Dataset excerpts >>
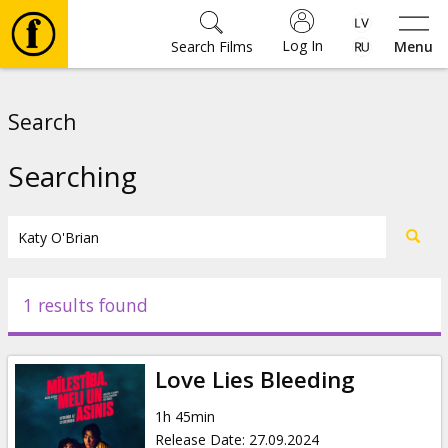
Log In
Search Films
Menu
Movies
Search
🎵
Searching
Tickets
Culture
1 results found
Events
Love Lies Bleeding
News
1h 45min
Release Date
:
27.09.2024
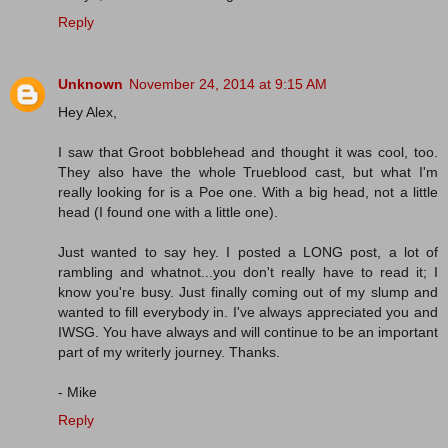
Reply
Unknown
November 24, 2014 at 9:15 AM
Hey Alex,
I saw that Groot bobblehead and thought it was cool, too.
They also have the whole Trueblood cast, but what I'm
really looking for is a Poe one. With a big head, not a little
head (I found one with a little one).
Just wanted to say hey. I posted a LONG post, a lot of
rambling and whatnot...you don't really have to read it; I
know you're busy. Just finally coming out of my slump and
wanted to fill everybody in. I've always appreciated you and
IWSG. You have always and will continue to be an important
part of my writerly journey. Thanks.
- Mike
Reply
* * *
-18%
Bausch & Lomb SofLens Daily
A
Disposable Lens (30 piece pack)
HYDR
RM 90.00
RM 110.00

Try it >>
All that is required is the number of lines in the data above that contain the word "found".

Answer for the task >>
2